Your reply should hold only the lines from the records below where "chapa" occurs.
*** Record excerpts Section Begins ***
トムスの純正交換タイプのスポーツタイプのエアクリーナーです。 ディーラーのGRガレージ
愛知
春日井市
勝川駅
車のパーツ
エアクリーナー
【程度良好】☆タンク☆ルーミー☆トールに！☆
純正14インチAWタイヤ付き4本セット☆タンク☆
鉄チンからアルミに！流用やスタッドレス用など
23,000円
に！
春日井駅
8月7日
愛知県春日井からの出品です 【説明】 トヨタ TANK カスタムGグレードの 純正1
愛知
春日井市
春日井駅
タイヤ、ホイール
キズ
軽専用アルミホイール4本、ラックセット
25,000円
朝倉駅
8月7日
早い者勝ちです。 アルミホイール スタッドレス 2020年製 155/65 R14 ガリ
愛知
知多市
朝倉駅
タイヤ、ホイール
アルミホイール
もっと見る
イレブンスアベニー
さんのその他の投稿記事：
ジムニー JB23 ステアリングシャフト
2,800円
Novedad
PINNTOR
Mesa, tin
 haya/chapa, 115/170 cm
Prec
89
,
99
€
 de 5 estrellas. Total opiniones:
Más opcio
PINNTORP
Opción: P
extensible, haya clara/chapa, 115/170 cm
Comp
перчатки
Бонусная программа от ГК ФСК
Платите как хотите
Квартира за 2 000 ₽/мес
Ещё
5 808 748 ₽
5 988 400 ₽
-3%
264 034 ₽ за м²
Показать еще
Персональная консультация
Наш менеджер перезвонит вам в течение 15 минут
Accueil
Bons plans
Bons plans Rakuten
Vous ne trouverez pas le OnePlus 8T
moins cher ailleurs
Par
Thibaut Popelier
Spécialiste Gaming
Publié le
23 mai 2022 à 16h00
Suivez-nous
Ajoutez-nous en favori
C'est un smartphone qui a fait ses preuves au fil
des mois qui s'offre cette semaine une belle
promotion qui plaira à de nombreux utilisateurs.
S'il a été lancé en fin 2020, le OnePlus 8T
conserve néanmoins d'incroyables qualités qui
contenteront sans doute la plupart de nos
*** Record excerpts Section Ends ***
Worked solution:
 haya/chapa, 115/170 cm
extensible, haya clara/chapa, 115/170 cm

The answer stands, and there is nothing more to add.